Exercise prompt:
Would you return the lines between the one holding "Российская Федерация, Республика" and the one holding "blogs, lo que", inclusive, and only those, exactly as they stand in the listing below?
---
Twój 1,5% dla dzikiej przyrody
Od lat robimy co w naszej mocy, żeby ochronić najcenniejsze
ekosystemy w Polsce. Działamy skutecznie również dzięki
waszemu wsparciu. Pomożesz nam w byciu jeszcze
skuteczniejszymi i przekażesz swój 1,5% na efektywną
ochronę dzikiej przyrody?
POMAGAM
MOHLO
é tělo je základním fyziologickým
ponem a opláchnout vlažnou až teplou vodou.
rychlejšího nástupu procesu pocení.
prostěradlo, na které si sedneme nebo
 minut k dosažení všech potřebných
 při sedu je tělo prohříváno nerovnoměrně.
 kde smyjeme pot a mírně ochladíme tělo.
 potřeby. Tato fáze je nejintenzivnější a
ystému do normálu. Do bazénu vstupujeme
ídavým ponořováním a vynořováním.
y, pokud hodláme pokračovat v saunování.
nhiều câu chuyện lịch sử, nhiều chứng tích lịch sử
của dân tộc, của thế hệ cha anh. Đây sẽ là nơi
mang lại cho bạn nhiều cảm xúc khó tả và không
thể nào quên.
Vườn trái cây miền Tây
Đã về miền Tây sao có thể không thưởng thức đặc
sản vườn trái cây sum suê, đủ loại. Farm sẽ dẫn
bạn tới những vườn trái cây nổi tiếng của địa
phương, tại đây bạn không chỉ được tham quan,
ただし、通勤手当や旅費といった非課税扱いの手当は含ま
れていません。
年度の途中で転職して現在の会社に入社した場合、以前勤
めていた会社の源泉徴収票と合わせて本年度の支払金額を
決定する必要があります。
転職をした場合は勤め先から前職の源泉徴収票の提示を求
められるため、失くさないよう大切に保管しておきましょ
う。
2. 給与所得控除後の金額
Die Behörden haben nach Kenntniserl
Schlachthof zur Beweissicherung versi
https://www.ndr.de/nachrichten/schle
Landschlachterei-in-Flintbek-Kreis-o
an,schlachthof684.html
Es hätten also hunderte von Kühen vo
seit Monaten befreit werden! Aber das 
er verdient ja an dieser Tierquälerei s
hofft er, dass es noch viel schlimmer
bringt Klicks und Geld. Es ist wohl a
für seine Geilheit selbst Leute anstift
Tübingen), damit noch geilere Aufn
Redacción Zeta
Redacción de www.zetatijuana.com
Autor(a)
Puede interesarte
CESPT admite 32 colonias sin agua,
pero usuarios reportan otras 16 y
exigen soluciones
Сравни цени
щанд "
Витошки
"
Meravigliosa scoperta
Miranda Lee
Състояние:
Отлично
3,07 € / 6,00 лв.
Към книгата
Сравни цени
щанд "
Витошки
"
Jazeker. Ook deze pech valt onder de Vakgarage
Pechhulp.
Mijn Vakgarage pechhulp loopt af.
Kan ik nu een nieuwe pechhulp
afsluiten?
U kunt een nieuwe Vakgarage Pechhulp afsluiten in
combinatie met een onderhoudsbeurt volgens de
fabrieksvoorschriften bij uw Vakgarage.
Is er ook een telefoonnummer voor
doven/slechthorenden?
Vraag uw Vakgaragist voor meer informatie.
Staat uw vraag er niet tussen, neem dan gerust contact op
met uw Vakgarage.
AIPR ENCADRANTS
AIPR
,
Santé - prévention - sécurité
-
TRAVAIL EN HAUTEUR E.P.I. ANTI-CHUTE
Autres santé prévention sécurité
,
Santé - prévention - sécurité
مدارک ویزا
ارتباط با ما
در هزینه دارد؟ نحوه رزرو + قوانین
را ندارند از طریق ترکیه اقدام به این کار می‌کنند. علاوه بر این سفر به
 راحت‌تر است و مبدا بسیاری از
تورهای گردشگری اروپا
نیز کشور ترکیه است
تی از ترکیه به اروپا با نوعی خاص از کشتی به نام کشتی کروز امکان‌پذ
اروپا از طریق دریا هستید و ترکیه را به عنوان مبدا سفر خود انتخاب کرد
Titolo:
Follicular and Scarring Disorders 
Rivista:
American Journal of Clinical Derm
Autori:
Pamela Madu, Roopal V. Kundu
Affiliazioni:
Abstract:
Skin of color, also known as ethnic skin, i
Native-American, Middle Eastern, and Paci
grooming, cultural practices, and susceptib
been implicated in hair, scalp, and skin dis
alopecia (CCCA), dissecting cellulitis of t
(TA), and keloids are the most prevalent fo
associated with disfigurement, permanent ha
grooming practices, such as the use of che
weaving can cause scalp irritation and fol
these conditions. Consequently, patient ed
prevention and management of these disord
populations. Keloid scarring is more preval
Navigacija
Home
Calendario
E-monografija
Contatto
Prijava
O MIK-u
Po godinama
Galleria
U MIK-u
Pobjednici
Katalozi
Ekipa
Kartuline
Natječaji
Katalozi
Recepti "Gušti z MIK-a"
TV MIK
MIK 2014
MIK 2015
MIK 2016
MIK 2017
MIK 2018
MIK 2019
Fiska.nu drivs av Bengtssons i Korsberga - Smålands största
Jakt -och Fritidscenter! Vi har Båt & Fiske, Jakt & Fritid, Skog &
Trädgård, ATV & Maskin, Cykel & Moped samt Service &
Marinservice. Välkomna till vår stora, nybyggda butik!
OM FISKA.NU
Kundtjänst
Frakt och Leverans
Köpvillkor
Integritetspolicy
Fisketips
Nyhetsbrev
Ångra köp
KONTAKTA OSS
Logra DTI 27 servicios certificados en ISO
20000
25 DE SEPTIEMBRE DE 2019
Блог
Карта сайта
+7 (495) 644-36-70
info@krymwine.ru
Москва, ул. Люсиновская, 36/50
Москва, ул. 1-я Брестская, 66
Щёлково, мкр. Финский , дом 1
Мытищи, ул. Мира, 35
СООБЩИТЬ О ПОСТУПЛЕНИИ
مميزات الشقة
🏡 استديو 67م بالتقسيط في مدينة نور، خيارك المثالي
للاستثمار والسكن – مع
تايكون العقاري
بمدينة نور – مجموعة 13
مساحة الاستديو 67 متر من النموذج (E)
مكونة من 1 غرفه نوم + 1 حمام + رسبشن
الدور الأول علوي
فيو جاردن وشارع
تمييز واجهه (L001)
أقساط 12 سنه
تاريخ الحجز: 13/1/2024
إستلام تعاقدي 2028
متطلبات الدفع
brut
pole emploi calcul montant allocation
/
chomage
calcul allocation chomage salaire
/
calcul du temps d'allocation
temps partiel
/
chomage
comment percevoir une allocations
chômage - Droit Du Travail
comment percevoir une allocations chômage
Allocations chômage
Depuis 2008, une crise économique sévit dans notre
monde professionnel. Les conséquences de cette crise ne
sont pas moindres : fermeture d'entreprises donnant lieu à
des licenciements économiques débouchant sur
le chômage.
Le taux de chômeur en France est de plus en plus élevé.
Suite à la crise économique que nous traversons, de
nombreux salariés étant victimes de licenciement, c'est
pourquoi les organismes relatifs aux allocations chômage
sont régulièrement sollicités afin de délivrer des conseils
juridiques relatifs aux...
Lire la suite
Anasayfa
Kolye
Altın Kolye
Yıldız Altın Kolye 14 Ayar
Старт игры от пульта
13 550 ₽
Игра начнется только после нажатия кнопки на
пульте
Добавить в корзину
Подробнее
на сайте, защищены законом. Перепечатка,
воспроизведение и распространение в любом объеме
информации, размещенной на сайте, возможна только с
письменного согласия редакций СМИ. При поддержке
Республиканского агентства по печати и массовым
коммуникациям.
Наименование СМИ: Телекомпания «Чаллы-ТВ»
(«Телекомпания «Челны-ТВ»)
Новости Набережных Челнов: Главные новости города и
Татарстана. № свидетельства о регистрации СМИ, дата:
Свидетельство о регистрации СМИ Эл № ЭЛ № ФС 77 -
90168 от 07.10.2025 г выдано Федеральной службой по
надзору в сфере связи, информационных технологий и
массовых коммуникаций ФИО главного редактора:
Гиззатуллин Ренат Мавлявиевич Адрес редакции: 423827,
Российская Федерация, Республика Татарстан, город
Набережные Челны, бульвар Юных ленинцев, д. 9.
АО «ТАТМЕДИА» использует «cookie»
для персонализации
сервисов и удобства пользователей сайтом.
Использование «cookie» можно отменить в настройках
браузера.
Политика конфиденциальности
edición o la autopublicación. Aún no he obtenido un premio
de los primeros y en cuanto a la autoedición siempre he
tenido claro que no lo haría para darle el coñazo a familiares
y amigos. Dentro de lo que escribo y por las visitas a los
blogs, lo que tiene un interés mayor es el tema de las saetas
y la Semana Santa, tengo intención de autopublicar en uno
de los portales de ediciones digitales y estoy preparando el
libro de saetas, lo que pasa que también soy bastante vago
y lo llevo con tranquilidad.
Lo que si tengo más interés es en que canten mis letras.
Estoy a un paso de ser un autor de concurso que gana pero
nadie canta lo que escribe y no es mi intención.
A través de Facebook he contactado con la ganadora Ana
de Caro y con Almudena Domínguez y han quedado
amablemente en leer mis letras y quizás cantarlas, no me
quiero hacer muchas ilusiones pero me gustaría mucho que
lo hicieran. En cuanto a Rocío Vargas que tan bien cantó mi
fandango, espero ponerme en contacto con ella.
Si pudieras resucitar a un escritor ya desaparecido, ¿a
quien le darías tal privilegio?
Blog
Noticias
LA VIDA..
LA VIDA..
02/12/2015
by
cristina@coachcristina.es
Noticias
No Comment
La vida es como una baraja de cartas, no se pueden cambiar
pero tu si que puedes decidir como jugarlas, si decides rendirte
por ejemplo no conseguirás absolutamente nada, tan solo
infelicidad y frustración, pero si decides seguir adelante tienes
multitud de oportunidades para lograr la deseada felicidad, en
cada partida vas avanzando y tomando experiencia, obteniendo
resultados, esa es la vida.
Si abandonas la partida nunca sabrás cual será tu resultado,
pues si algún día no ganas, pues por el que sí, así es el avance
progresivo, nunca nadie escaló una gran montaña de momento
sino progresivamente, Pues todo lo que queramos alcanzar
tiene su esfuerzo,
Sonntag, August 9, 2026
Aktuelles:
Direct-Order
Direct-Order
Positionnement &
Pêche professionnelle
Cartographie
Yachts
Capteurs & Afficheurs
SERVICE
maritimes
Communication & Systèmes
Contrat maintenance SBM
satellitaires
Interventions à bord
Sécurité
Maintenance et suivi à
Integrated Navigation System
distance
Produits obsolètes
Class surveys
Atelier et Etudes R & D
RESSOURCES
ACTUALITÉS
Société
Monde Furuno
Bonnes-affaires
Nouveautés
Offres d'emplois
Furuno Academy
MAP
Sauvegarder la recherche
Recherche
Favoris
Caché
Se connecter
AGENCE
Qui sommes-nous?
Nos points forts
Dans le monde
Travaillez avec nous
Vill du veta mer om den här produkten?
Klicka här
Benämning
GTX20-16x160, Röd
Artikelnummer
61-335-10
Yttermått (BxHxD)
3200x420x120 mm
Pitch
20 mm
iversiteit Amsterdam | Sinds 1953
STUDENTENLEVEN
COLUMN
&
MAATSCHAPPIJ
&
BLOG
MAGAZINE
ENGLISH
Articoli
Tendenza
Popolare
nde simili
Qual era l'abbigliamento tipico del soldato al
---
Answer space:
Российская Федерация, Республика Татарстан, город
Набережные Челны, бульвар Юных ленинцев, д. 9.
АО «ТАТМЕДИА» использует «cookie»
для персонализации
сервисов и удобства пользователей сайтом.
Использование «cookie» можно отменить в настройках
браузера.
Политика конфиденциальности
edición o la autopublicación. Aún no he obtenido un premio
de los primeros y en cuanto a la autoedición siempre he
tenido claro que no lo haría para darle el coñazo a familiares
y amigos. Dentro de lo que escribo y por las visitas a los
blogs, lo que tiene un interés mayor es el tema de las saetas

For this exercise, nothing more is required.